### calreg.R ---
##----------------------------------------------------------------------
## Author: Brice Ozenne
## Created: feb 14 2020 (17:23)
## Version:
## Last-Updated: feb 20 2020 (17:01)
## By: Brice Ozenne
## Update #: 156
##----------------------------------------------------------------------
##
### Commentary:
##
### Change Log:
##----------------------------------------------------------------------
##
### Code:
## * calreg (documentation)
#' @title Regression On Unobserved Exposure Using Calibration.
#' @description Perform a linear regression on an unobserved exposure (X) using a proxy (Z) whose relationship with the exposure has been studied using an external dataset.
#'
#' @param formula formula for the linear model.
#' @param data [data.frame] dataset used to fit the linear model relating the outcome (Y) to the (unobserved) exposure (X).
#' @param calibration a \code{lm} object or \code{nls} object relating a proxy (Z) to the unobserved exposure (X).
#' @param method [character] Can be \code{"delta"} or \code{"MI"} to use, respectively, a delta method or multiple imputation.
#' @param n.impute [integer, >0] Number of imputed dataset to be used.
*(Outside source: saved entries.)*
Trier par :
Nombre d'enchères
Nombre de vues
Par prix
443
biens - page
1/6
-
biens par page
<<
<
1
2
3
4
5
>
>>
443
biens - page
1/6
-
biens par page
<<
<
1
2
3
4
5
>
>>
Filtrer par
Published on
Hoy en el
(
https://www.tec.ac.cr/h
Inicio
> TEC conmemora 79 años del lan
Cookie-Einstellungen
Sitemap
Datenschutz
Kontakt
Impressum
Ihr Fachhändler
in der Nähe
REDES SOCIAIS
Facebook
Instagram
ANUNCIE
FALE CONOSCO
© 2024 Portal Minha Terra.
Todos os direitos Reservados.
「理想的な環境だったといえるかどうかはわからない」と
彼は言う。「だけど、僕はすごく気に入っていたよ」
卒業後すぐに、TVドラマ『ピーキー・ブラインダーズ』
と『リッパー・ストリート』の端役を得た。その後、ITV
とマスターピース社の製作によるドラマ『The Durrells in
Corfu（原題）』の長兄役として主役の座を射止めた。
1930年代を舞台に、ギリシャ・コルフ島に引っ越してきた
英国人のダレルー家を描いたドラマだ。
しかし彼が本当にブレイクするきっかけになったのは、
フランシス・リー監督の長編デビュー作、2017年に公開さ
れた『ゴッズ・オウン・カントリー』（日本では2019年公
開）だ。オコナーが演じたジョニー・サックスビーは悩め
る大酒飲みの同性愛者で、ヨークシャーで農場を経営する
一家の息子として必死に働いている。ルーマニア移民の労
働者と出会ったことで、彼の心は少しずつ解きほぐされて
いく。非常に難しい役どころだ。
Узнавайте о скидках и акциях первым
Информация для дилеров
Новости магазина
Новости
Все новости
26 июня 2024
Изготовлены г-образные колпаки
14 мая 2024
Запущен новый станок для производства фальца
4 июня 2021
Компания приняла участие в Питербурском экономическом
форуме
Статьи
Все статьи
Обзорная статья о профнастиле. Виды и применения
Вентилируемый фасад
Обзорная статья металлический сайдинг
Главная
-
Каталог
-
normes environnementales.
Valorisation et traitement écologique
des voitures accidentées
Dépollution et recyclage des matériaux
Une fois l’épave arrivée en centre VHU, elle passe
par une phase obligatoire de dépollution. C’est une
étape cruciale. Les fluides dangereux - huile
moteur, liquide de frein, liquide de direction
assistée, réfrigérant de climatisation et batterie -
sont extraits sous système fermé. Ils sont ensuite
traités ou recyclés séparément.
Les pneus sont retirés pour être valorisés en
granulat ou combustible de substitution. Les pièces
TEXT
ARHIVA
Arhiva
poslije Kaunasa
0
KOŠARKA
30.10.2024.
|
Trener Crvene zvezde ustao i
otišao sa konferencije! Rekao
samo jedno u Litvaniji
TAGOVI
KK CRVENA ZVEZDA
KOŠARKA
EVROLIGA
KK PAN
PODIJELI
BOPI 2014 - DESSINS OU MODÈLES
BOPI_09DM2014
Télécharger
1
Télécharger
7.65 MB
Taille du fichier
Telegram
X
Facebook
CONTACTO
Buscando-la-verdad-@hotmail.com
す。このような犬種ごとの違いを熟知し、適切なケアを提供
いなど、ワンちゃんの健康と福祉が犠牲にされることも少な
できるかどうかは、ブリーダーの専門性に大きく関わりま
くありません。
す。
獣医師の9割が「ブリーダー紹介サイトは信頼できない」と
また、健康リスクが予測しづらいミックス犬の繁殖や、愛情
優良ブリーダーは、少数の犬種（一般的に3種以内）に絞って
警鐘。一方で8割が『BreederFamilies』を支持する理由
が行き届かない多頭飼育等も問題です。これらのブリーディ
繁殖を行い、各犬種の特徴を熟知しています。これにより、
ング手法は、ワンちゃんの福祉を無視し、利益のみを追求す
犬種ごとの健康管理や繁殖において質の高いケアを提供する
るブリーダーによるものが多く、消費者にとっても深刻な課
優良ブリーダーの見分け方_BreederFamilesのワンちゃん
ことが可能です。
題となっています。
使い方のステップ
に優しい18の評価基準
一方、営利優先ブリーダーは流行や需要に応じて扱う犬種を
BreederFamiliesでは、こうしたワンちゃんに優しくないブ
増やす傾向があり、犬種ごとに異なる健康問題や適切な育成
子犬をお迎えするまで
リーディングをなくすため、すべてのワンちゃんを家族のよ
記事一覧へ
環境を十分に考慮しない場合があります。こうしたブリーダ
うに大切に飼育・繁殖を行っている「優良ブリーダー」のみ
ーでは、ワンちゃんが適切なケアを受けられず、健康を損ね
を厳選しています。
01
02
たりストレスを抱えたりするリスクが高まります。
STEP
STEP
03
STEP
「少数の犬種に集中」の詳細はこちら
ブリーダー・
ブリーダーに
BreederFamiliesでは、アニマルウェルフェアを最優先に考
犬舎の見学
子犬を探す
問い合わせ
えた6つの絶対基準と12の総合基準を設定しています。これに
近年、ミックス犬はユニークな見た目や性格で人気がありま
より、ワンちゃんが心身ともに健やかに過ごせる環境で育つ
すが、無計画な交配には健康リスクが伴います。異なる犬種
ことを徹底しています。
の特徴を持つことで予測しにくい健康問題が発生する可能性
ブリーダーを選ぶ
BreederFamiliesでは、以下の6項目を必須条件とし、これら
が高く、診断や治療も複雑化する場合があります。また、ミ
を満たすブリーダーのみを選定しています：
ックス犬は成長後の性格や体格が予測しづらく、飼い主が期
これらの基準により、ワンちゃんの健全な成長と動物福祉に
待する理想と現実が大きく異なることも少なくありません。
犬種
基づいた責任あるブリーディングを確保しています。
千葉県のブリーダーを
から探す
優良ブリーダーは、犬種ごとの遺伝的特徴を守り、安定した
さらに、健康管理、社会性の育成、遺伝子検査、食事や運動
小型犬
Only relevant when \code{method="MI"}.
#'
#' @details Consider a first sample \eqn{(X_i,Z_i)_{i \in \{1,\ldots,m\}}} that is used to estimate \eqn{\alpha} in:
#' \deqn{X = f(alpha,Z) + \varepsilon_{\alpha}}
#' This is the model to give to the argument \code{calibration}.
#'
#' The aim is to use a second sample \eqn{(Y_j,Z_j)_{j \in \{1,\ldots,n\}}} to estimate \eqn{\beta_1} in:
#' \deqn{Y = \beta_0 + \beta_1 X + \varepsilon_{\beta}}
#' The formula of this model should be given to the argument \code{formula} and the dataset to the argument \code{data}.
#'
#' The exposure \(X\) in the second sample is computed:
#'\itemize{
#' \item based on the conditional expectation of the exposure given the proxy from the first model (\code{method="delta"}).
#' \item based on multiple sampling of the coefficients from the first model (\code{method="MI"}).
#' For each sample an exposure is computed, a linear model is then estimated based on this exposure. The results are then pooled using \code{mice::pool}.
#' }
#'
#' When using the delta method, the uncertainty is decomposed into two parts:
#' \itemize{
#' \item one related to the finite number of observations in the second sample.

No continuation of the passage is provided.